DIRECTIONS FOR THIS TASK – Go through each line of the records below and count those with the word "many"; give only the total.

TASK MATERIAL –
^^^^^^^^
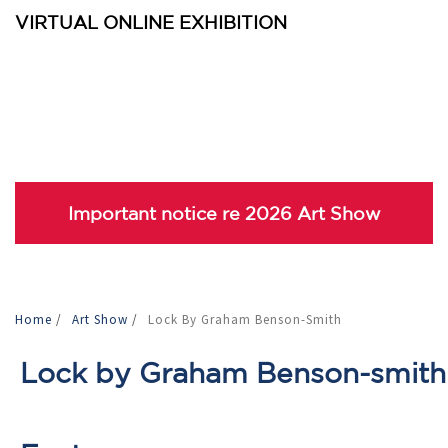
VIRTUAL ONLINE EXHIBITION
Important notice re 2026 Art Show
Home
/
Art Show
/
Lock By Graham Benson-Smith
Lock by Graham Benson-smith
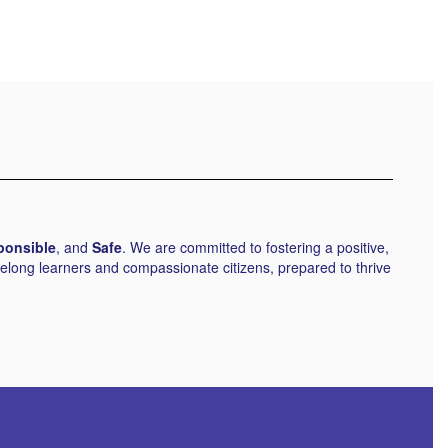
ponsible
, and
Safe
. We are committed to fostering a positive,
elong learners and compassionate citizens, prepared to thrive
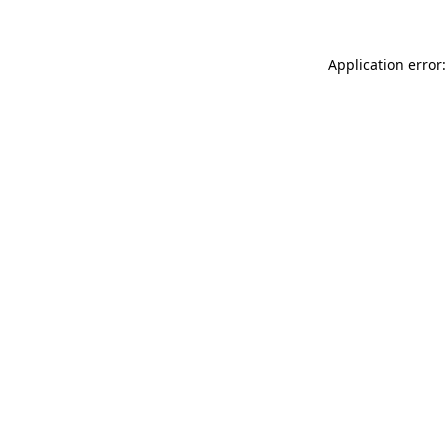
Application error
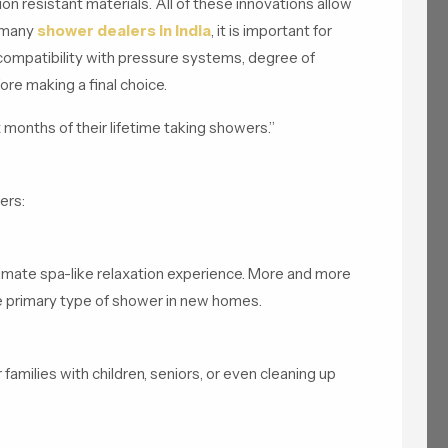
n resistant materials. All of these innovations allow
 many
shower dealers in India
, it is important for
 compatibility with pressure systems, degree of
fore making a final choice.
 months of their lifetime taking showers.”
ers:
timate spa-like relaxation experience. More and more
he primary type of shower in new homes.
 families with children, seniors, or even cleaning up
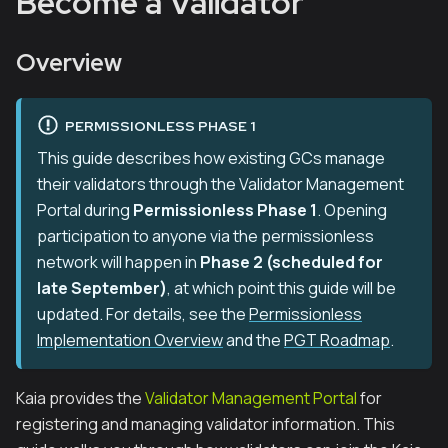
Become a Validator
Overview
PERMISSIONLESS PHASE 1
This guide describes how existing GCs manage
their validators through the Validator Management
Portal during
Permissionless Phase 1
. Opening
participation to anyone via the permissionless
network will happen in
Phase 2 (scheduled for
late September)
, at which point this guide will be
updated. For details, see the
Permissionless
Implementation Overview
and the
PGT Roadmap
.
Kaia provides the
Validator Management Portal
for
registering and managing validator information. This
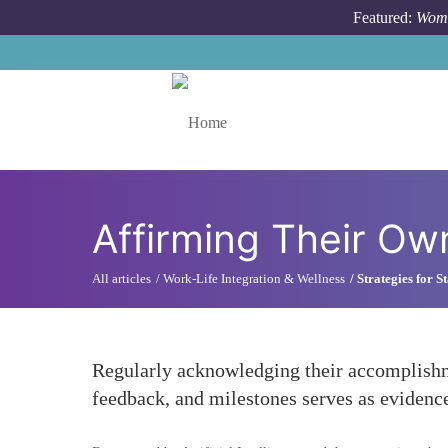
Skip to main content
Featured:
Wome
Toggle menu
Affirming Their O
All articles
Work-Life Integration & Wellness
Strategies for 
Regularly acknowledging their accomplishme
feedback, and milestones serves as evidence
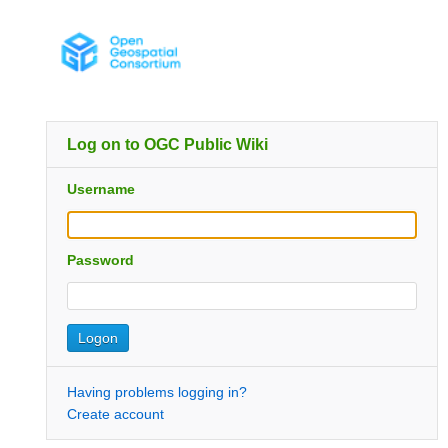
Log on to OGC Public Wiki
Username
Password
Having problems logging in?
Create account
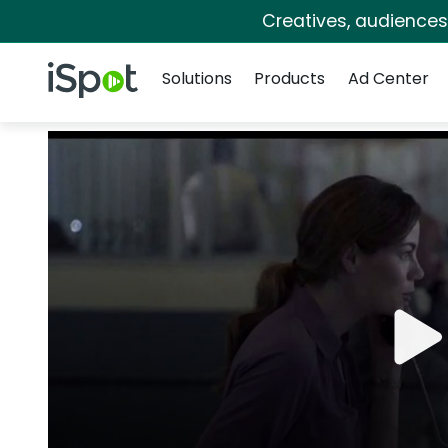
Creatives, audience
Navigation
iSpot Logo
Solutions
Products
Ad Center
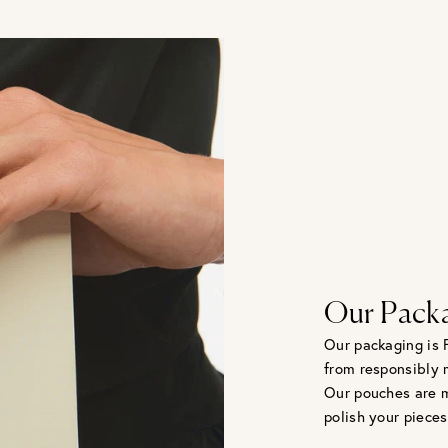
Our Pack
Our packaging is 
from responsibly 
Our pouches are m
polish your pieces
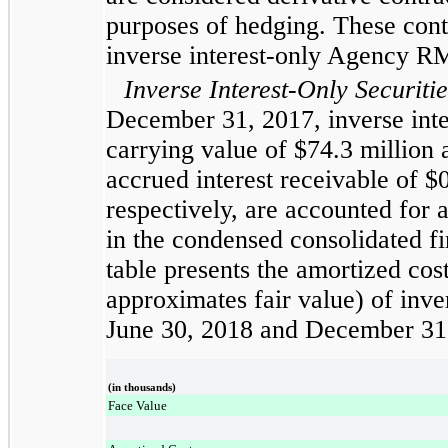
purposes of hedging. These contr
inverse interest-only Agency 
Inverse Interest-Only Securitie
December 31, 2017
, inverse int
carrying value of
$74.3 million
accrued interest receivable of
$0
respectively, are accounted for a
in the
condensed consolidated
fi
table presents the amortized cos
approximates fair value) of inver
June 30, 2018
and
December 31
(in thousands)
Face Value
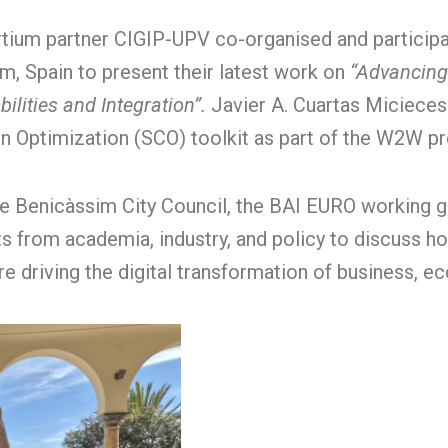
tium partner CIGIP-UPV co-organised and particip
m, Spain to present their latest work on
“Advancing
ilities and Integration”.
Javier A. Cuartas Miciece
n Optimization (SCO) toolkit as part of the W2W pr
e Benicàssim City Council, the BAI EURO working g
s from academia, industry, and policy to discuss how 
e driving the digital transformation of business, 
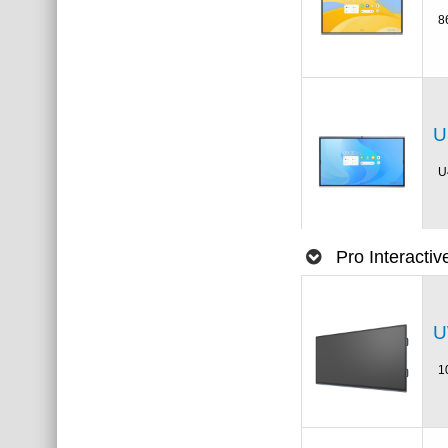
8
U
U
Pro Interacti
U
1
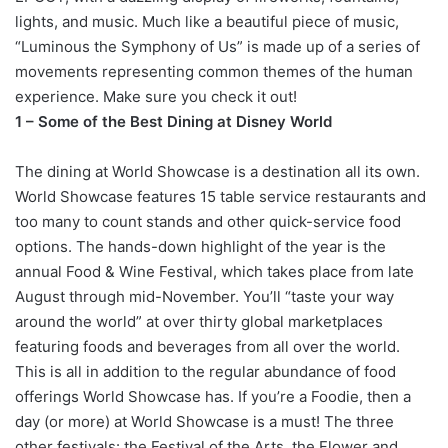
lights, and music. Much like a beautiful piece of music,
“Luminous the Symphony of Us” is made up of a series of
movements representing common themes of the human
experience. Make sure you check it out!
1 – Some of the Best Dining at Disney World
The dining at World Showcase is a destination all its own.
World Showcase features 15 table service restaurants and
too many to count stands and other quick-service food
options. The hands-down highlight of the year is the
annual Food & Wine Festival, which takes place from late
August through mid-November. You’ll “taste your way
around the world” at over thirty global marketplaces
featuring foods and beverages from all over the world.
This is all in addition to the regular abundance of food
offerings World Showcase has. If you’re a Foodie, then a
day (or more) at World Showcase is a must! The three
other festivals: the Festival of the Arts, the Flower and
^^^^^^^^
ANSWER SECTION – 2